Vereinte Nationen

Frieden und Sicherheit in der Welt Deutschland in den Vereinten Nationen

Deutschland ist der viertgrößte Beitragszahler der Vereinten Nationen und an diversen Friedensmissionen beteiligt. Seit Januar 2019 ist Deutschland für zwei Jahre nichtständiges Mitglied im Sicherheitsrat. Damit übernimmt die Bundesrepublik zum sechsten Mal besondere Verantwortung für Frieden und Sicherheit in der Welt.

Sitzungsaal der Vereinten Nationen

Deutschland ist politisch, finanziell und personell stark in den Vereinten Nationen engagiert.

Foto: UN Photo/Rick Bajornas

Deutschland tritt als glaubwürdiger Akteur für die Stärkung der internationalen Ordnung auf und trägt dazu bei, dass aktuelle Krisen und Konflikte überwunden werden. Dazu legt Deutschland thematische Schwerpunkte auf die Agenda Frauen, Frieden und Sicherheit, Abrüstung und Nichtverbreitung von Waffen, Menschenrechte, Klima und Sicherheit, humanitäres Völkerrecht und humanitären Raum.

Einflussmöglichkeiten als Mitglied im Sicherheitsrat

Der UN-Sicherheitsrat mit seinen fünf ständigen und zehn nichtständigen Mitgliedern ist das einzige Gremium, das völkerrechtlich verbindliche Entscheidungen treffen kann. Eine Mitgliedschaft dort erhöht die Einflussmöglichkeiten deutscher Außenpolitik. Als Mitglied muss sich Deutschland auch kontinuierlich zu zentralen Fragen des Friedens und der internationalen Sicherheit positionieren. Dazu gehört auch die Mandatierung von Friedensmissionen und die Verhängung von Sanktionen.

Hier geht es zu allen aktuellen UN-Resolutionen

Deutschland ist politisch, finanziell und personell stark in den Vereinten Nationen engagiert.

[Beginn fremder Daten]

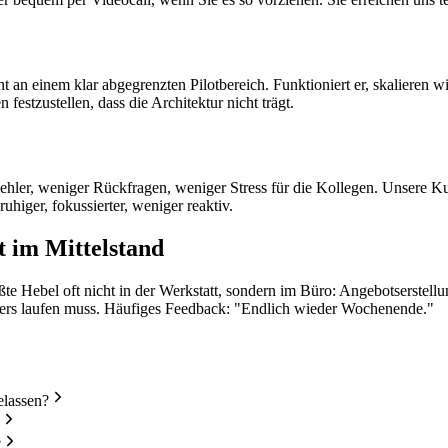
 an einem klar abgegrenzten Pilotbereich. Funktioniert er, skalieren wi
 festzustellen, dass die Architektur nicht trägt.
hler, weniger Rückfragen, weniger Stress für die Kollegen. Unsere Ku
ruhiger, fokussierter, weniger reaktiv.
 im Mittelstand
te Hebel oft nicht in der Werkstatt, sondern im Büro: Angebotserstell
anders laufen muss. Häufiges Feedback: "Endlich wieder Wochenende."
elassen?
?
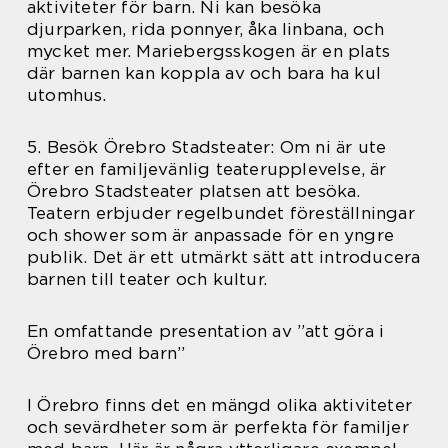
aktiviteter för barn. Ni kan besöka
djurparken, rida ponnyer, åka linbana, och
mycket mer. Mariebergsskogen är en plats
där barnen kan koppla av och bara ha kul
utomhus.
5. Besök Örebro Stadsteater: Om ni är ute
efter en familjevänlig teaterupplevelse, är
Örebro Stadsteater platsen att besöka.
Teatern erbjuder regelbundet föreställningar
och shower som är anpassade för en yngre
publik. Det är ett utmärkt sätt att introducera
barnen till teater och kultur.
En omfattande presentation av ”att göra i
Örebro med barn”
I Örebro finns det en mängd olika aktiviteter
och sevärdheter som är perfekta för familjer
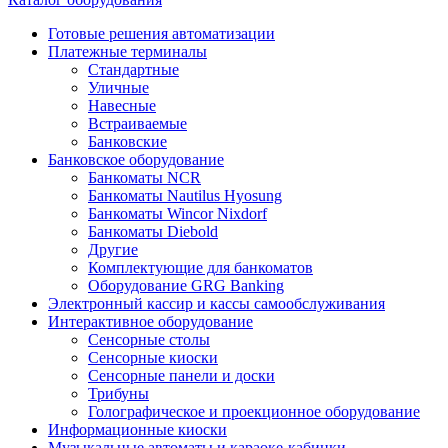
Готовые решения автоматизации
Платежные терминалы
Стандартные
Уличные
Навесные
Встраиваемые
Банковские
Банковское оборудование
Банкоматы NCR
Банкоматы Nautilus Hyosung
Банкоматы Wincor Nixdorf
Банкоматы Diebold
Другие
Комплектующие для банкоматов
Оборудование GRG Banking
Электронный кассир и кассы самообслуживания
Интерактивное оборудование
Сенсорные столы
Сенсорные киоски
Сенсорные панели и доски
Трибуны
Голографическое и проекционное оборудование
Информационные киоски
Музыкальные автоматы и караоке-кабинки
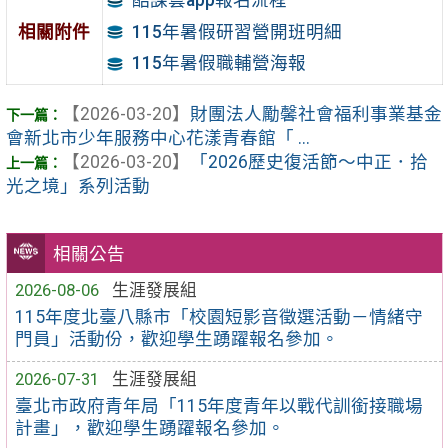
酷課雲app報名流程
相關附件
115年暑假研習營開班明細
115年暑假職輔營海報
【2026-03-20】
財團法人勵馨社會福利事業基金
會新北市少年服務中心花漾青春館「 ...
【2026-03-20】
「2026歷史復活節～中正．拾
光之境」系列活動
相關公告
2026-08-06
生涯發展組
115年度北臺八縣市「校園短影音徵選活動－情緒守
門員」活動份，歡迎學生踴躍報名參加。
2026-07-31
生涯發展組
臺北市政府青年局「115年度青年以戰代訓銜接職場
計畫」，歡迎學生踴躍報名參加。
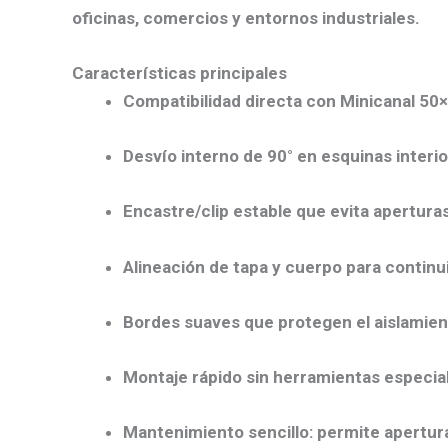
oficinas, comercios y entornos industriales.
Características principales
Compatibilidad directa
con
Minicanal 50
Desvío interno de 90°
en esquinas interio
Encastre/clip
estable que evita aperturas
Alineación de tapa y cuerpo
para continui
Bordes suaves
que protegen el aislamien
Montaje rápido
sin herramientas especia
Mantenimiento sencillo
: permite apertur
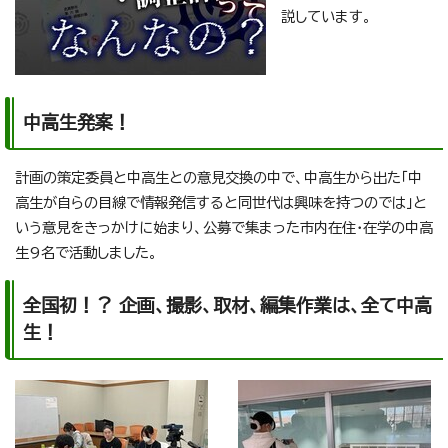
説しています。
中高生発案！
計画の策定委員と中高生との意見交換の中で、中高生から出た「中
高生が自らの目線で情報発信すると同世代は興味を持つのでは」と
いう意見をきっかけに始まり、公募で集まった市内在住・在学の中高
生9名で活動しました。
全国初！？ 企画、撮影、取材、編集作業は、全て中高
生！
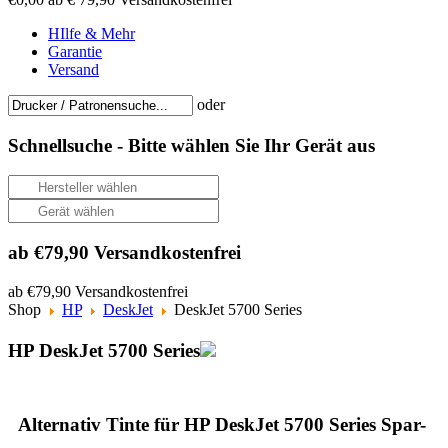
HIlfe & Mehr
Garantie
Versand
oder
Schnellsuche -
Bitte wählen Sie Ihr Gerät aus
ab €79,90 Versandkostenfrei
ab €79,90 Versandkostenfrei
Shop
HP
DeskJet
DeskJet 5700 Series
HP DeskJet 5700 Series
Alternativ Tinte für HP DeskJet 5700 Series Spar-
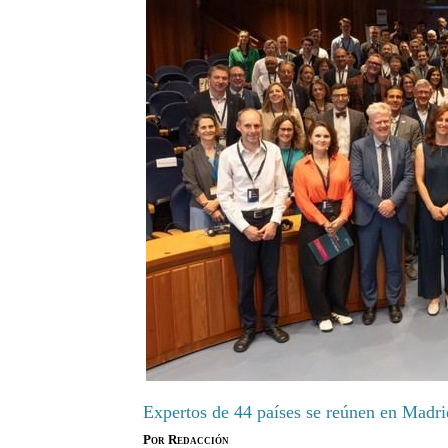
Expertos de 44 países se reúnen en Madri
Por
Redacción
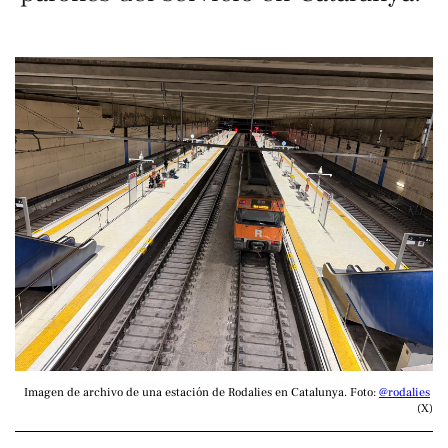
Imagen de archivo de una estación de Rodalies en Catalunya. Foto: 
@rodalies
(X)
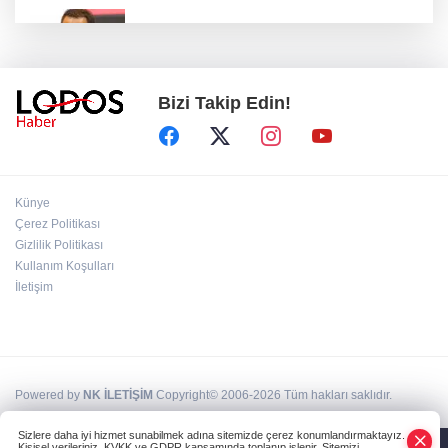
Acun Ilıcalı’dan transfer önerilerine olay
tepki: “Manyak mısınız siz?”
Bizi Takip Edin!
Bakan Gürlek duyurdu: İki çocuk cinayeti
aydınlatıldı!
Sigara implant kaybının en büyük
Künye
nedenlerinden biri
Çerez Politikası
Gizlilik Politikası
Kullanım Koşulları
Ekran bağımlılığına karşı ’bağımlılık
yapmayan telefon’ tavsiyesi
İletişim
Powered by
NK İLETİŞİM
Copyright© 2006-2026 Tüm hakları saklıdır.
Sizlere daha iyi hizmet sunabilmek adına sitemizde çerez konumlandırmaktayız.
Kişisel verileriniz, KVKK ve GDPR kapsamında toplanıp işlenir. Sitemizi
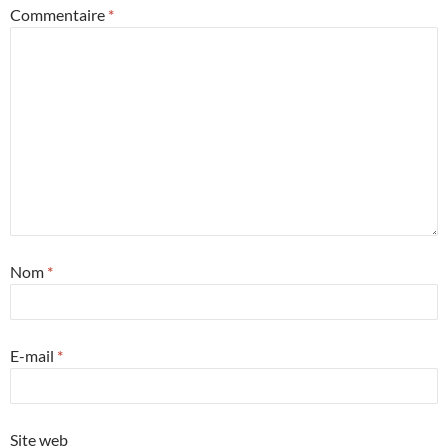
Commentaire
*
Nom
*
E-mail
*
Site web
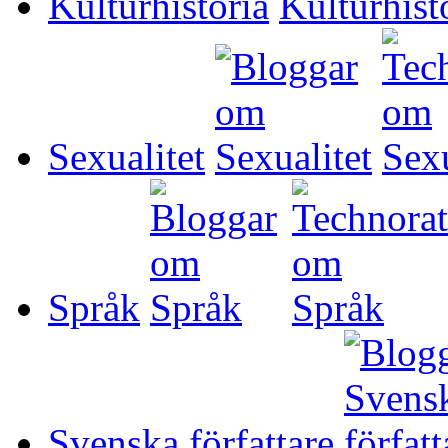
Kulturhistoria
Sexualitet
Språk
Svenska författare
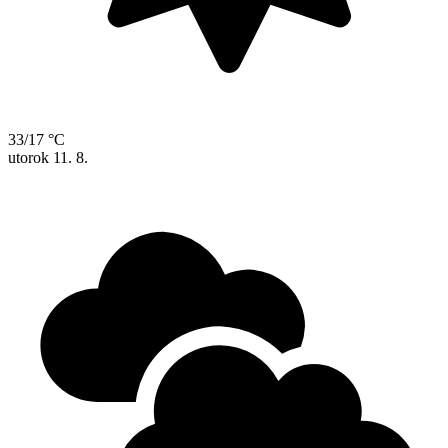
33/17 °C
utorok
11. 8.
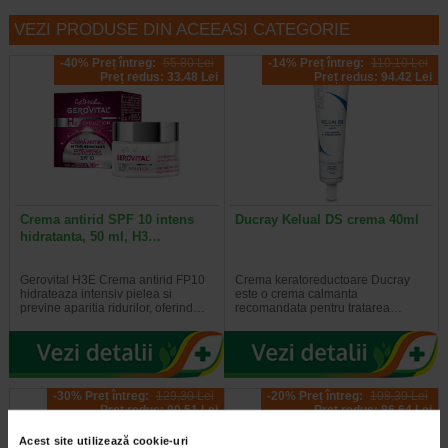
VEZI PRODUSE DIN ACEEASI CATEGORIE
-40% Preț întreg:
55.80 Lei
-14% Preț întreg:
110.10 Lei
Preț redus: 33.48 Lei
Preț redus: 94.42 Lei
Crema antirid SPF 10 intens
Ducray Kelual DS crema 40ml
hidratanta, 50 ml, H3…
Gerovital H3E Crema antirid FP10
Crema keratoreductoare Ducray
hidrateaza intensiv pielea si
este o crema calmanta
previne aparitia ridurilor, oferind…
recomandata pentru tratarea…
-30% Preț întreg:
129,30 Lei
-20% Preț întreg:
108.30 Lei
Preț redus: 90.51 Lei
Preț redus: 86.64 Lei
Acest site utilizează cookie-uri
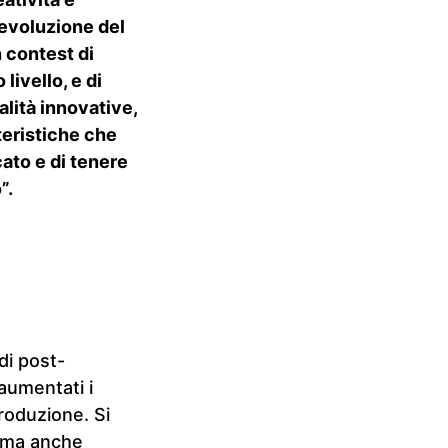
’evoluzione del
 contest di
livello, e di
alità innovative,
teristiche che
ato e di tenere
”.
di post-
aumentati i
produzione. Si
g ma anche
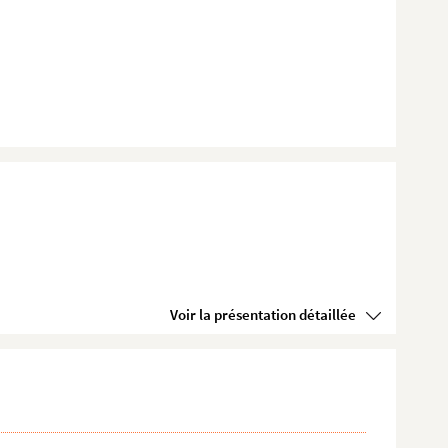
Voir la présentation détaillée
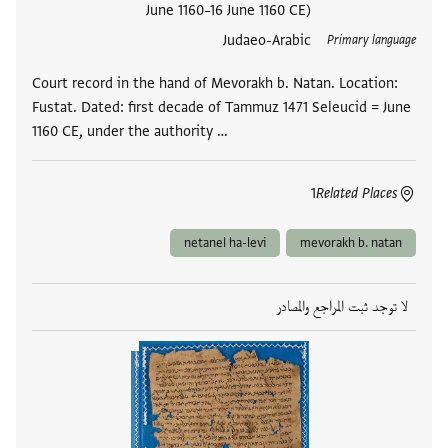
June 1160–16 June 1160 CE)
Judaeo-Arabic
Primary language
Court record in the hand of Mevorakh b. Natan. Location:
Fustat. Dated: first decade of Tammuz 1471 Seleucid = June
1160 CE, under the authority …
1
Related Places
netanel ha-levi
mevorakh b. natan
لا توجد ثبت المراجع والمصادر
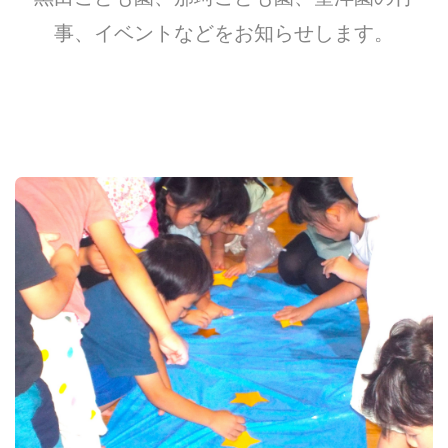
事、イベントなどをお知らせします。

Im Jahr 2018 hat die Bundesregierung insgesamt rund 3,4 Milliarden Euro an das UN-System gezahlt oder in Form von Projekten abgewickelt. Damit ist Deutschland einer der drei wichtigsten Finanzierer der Vereinten Nationen. Außerdem ist die Bundesrepublik mittlerweile einer der größten westlichen Truppensteller für Peacekeeping-Missionen.

Bei UN-Friedensmissionen wird zwischen Peacekeepingmissionen und sogenannten besonderen politischen Missionen entschieden. Im Gegensatz zu Peacekeepingmissionen haben besondere politische Missionen keine militärische Komponente und konzentrieren sich ausschließlich auf zivile Formen der Konfliktbearbeitung.  Beispiele für solche Missionen sind etwa die UNSOM in Somalia und BINUH in Haiti.

Deutschland engagiert sich in UN-Friedensmissionen weltweit

Neben dem finanziellen Beitrag unterstützt Deutschland UN-Friedensmissionen vor allem durch zivile Hilfe und die Förderung von Stabilität in Regionen. Hinzu kommen diplomatische Vermittlungsbemühungen und Krisennachsorge. Zudem beteiligt sich Deutschland mit Friedenstruppen, Polizisten und qualifiziertem Zivilpersonal zum Beispiel an der Ausbildung von Sicherheitskräften. Aktuell sind rund 3.500 deutsche Fachkräfte bei internationalen Friedensmissionen der UN, Nato, EU und OSZE eingesetzt.

Ein Schwerpunkt der Missionen ist Afrika

Der Schwerpunkt der militärischen und polizeilichen Beteiligung Deutschlands liegt seit Anfang 2017 bei der UN-Friedensmission MINUSMA. Sie soll in erster Linie Stabilisierungshilfe für Mali und die gesamte Sahel-Region bringen. Weitere Schwerpunkte sind die Operationen der Nato und EU in Afghanistan, auf dem Balkan, maritime Missionen im Mittelmeer und am Horn von Afrika oder der Kampf gegen den IS in Syrien und Irak. Außerdem ist Deutschland mit eigenem Personal an zahlreichen Missionen beteiligt, die direkt von der UN geführt werden, etwa im Libanon, der Westsahara, oder dem Sudan.